DIAMOND DELIGHTS -- It's arena rock on the easy side
by John Gonzalez
The Grand Rapids Press Friday October 11, 1996
Forget Kristi Yamaguchi, forget the politicians, forget all the VIPs. When it comes to entertainment -- this was the ''grand entrance'' for Grand Rapids' new showplace. Neil Diamond's sold out concert Thursday night at the Van Andel Arena ushered in a new era locally for arts and entertainment. There were limos parked outside of the arena, trendy outfits worn by those who like to be trendy, and people having drinks with friends and enjoying a night on the town. All of this, and Neil Diamond.
The jazz singer delivered the type of show many have come to expect: A solid performance, plenty of hits and a great band to back him up. He smiled, he danced, and he played every angle with the audience, milking the applause.
''I guess that's the first song at this arena, isn't it,'' he said to a crowd of 13,200 after opening his nearly 2 1/2 hour show with Crunch Granola Suite. ''(This arena) is a beautiful place ... It's great to be here and say to you all -- hello, again, hello.''
Obviously, he's used that line before. But the crowd ate it up. that's what made the evening so much fun at times, just watching some of the people in the audience who rarely go to shows.
Diamond seemed to sense the same thing. A veteran entertainer and performer, the 55-year-old Brooklyn, NY native paced himself -- maybe a bit too much in the early going -- but finally brought the crowd to its feet.
After the show Diamond spoken highly of the crowd, and the facility. ''It's always exciting to play a new building, and this is a terrific building,'' he said through his publicist, Sherrie Levy. ''The sound is fabulous ... But best of all the audience in Grand Rapids knows how to have a good time.''
He was stretching it a bit. Though pockets of fans seemed to be on their feet and dancing to nearly ever song, the crowd was way too relaxed for such a huge event. Some of it was because of Diamond, who performed in-the-round and saved the showstoppers for late in the show.
But mainly, the audience members seemed a little overwhelmed by the experience. When you think about it, though, who could blame them?
It seems odd to finally have such an impressive facility in Grand Rapids.

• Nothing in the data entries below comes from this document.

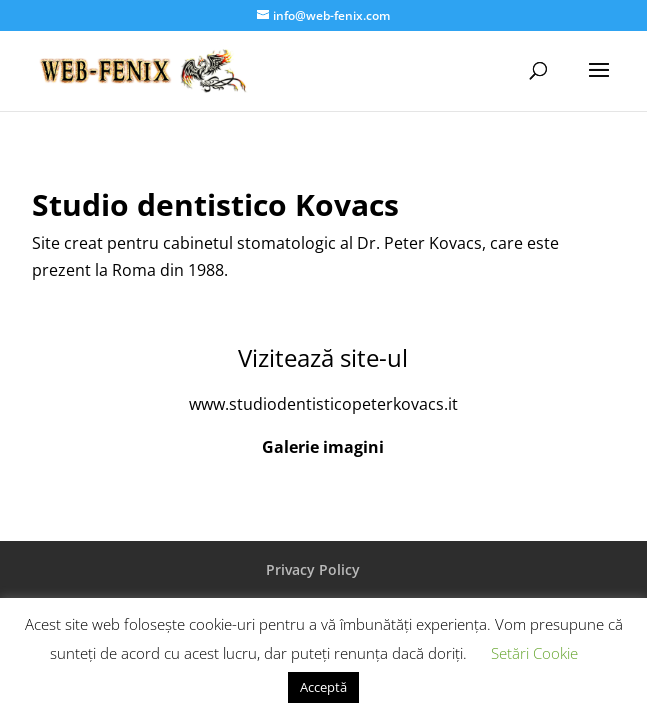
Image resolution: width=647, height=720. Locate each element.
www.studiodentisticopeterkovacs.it (323, 404)
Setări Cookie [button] (534, 653)
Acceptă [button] (323, 687)
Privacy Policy (313, 569)
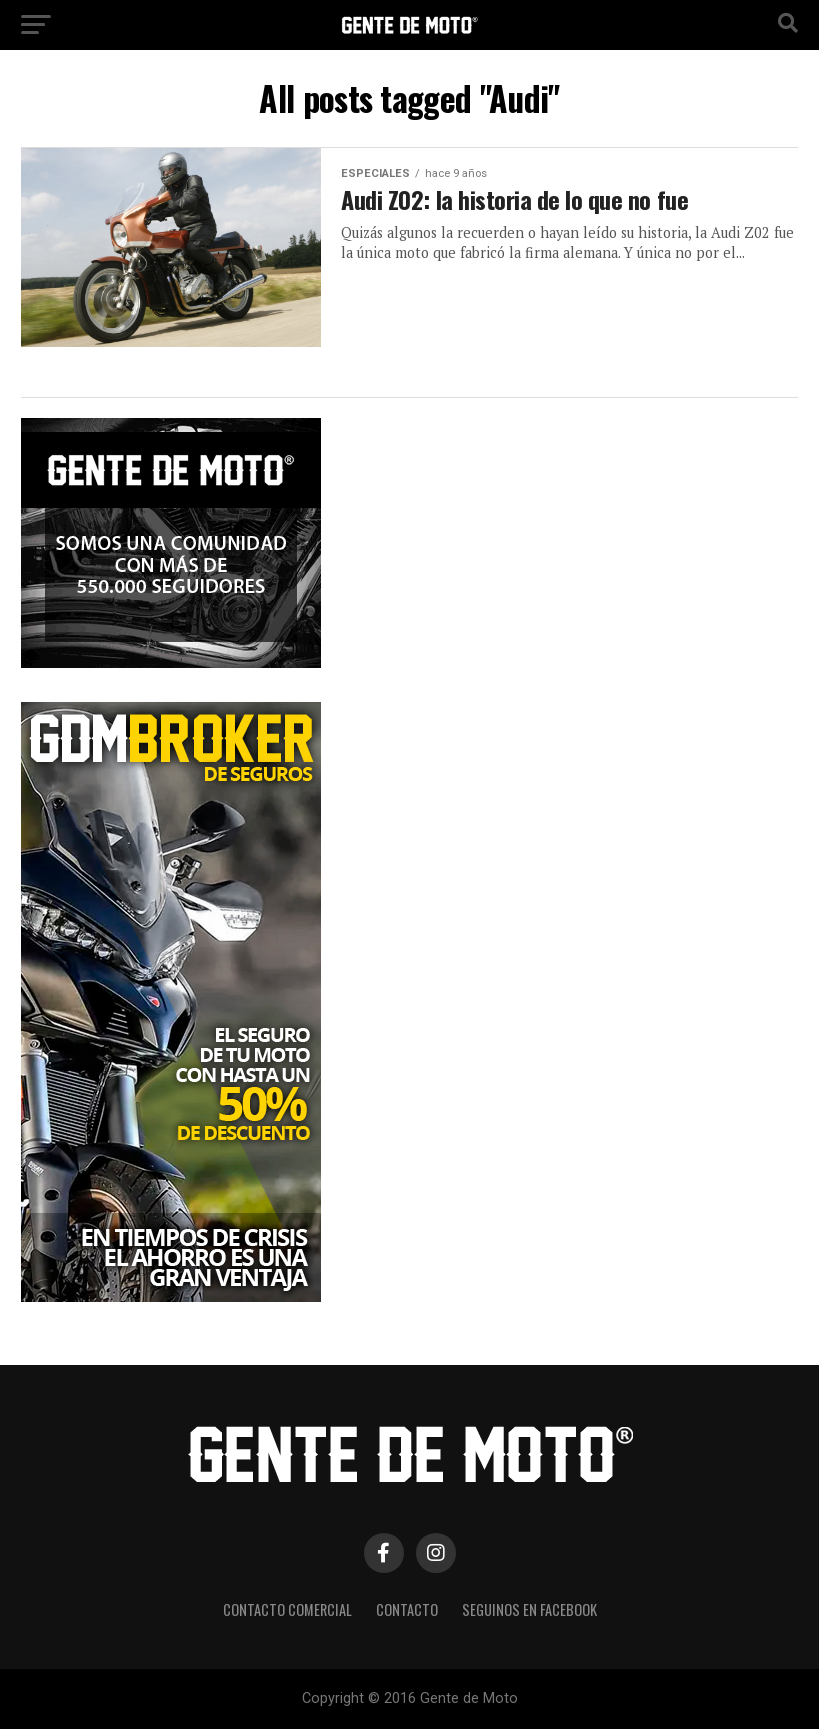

As the evening progressed, the crowd -- and Diamond, too -- started to have some fun.
About five songs into his 25-song set, he challenged the crowd to dance and get some ''nerve'' on Cherry Cherry. They did. And Diamond thanked them with outstretched arms and hand-blown kisses.
Beautiful Noise, the title cut off his million-selling album (from 1976), followed, and Diamond got the party grooving. But then he slowed it down, playing Play Me, Kentucky Woman, and five songs from his current album, the Nashville-recorded and country music influenced Tennessee Moon.
Though the newer songs indicate a change of direction, the older songs are what fans paid $36 a ticket to hear. Some of the songs were intriguing, especially Everybody, a song written by the father-song team of Neil and Jesse Diamond. But it slowed the pace down too much.
The rest of the night? Diamond let the hits e his co-pilot, leaving no question why he remains one of the most successful acts on the road some 30 years after cutting his first record.
Forever in Blue Jeans, Song Sung Blue, Shilo, Love on the Rock, Desiree, and a remarkably decent version of You Don't Bring Me Flowers (with backup singer Linda Press filling in for Barbra Streisand) all led many back on nostalgic trips back to childhood, high school, and college days.
Though Diamond's voice has lost some of its luster from years of touring, he still delivered with genuine emotion. At times some of the emotion seemed a little forced -- especially when he grimaced on a note or smiled after a tune -- but that's Neil Diamond, the expert showman who is good even on an off night.
Closing his regular set with the crowd-pleasing America (audience members ''oohed'' when four American flags were dropped into view from the lighting rig above Diamond), the singer said, ''Thank You Grand Rapids.'' (Talk about something that seemed odd.)
Diamond stood silently near the lip of the stage and waited for applause to build, and mouthed to the audience: ''OK, we'll do one more.''
Audience members screamed loudly when he dusted off Cracklin Rosie followed by Sweet Caroline and ending the arena's first full-length concert with Brother Love's Traveling Salvation /Show.
As for Neil Diamond's traveling show, in Grand Rapids it was a hit.